**TASK:**
Transcribe the entries exactly. Start at the top, stop after the line with "Wie immer prüfen", and omit every picture.

**EXERCISE MATERIALS:**
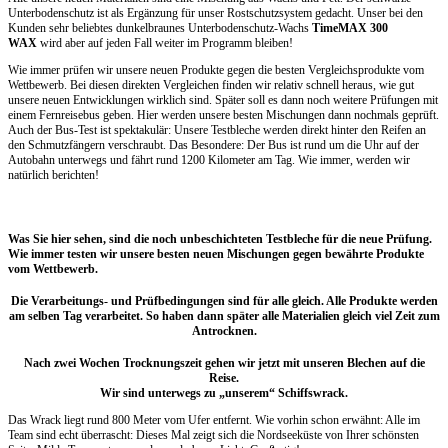
Unterbodenschutz ist als Ergänzung für unser Rostschutzsystem gedacht. Unser bei den
Kunden sehr beliebtes dunkelbraunes Unterbodenschutz-Wachs
TimeMAX 300
WAX
wird aber auf jeden Fall weiter im Programm bleiben!
Wie immer prüfen wir unsere neuen Produkte gegen die besten Vergleichsprodukte vom
Wettbewerb. Bei diesen direkten Vergleichen finden wir relativ schnell heraus, wie gut
unsere neuen Entwicklungen wirklich sind. Später soll es dann noch weitere Prüfungen mit
einem Fernreisebus geben. Hier werden unsere besten Mischungen dann nochmals geprüft.
Auch der Bus-Test ist spektakulär: Unsere Testbleche werden direkt hinter den Reifen an
den Schmutzfängern verschraubt. Das Besondere: Der Bus ist rund um die Uhr auf der
Autobahn unterwegs und fährt rund 1200 Kilometer am Tag. Wie immer, werden wir
natürlich berichten!
Was Sie hier sehen, sind die noch unbeschichteten Testbleche für die neue Prüfung.
Wie immer testen wir unsere besten neuen Mischungen gegen bewährte Produkte
vom Wettbewerb.
Die Verarbeitungs- und Prüfbedingungen sind für alle gleich. Alle Produkte werden
am selben Tag verarbeitet. So haben dann später alle Materialien gleich viel Zeit zum
Antrocknen.
Nach zwei Wochen Trocknungszeit gehen wir jetzt mit unseren Blechen auf die
Reise.
Wir sind unterwegs zu „unserem“ Schiffswrack.
Das Wrack liegt rund 800 Meter vom Ufer entfernt. Wie vorhin schon erwähnt: Alle im
Team sind echt überrascht: Dieses Mal zeigt sich die Nordseeküste von Ihrer schönsten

**EXERCISE RESULT:**
Unterbodenschutz ist als Ergänzung für unser Rostschutzsystem gedacht. Unser bei den
Kunden sehr beliebtes dunkelbraunes Unterbodenschutz-Wachs
TimeMAX 300
WAX
wird aber auf jeden Fall weiter im Programm bleiben!
Wie immer prüfen wir unsere neuen Produkte gegen die besten Vergleichsprodukte vom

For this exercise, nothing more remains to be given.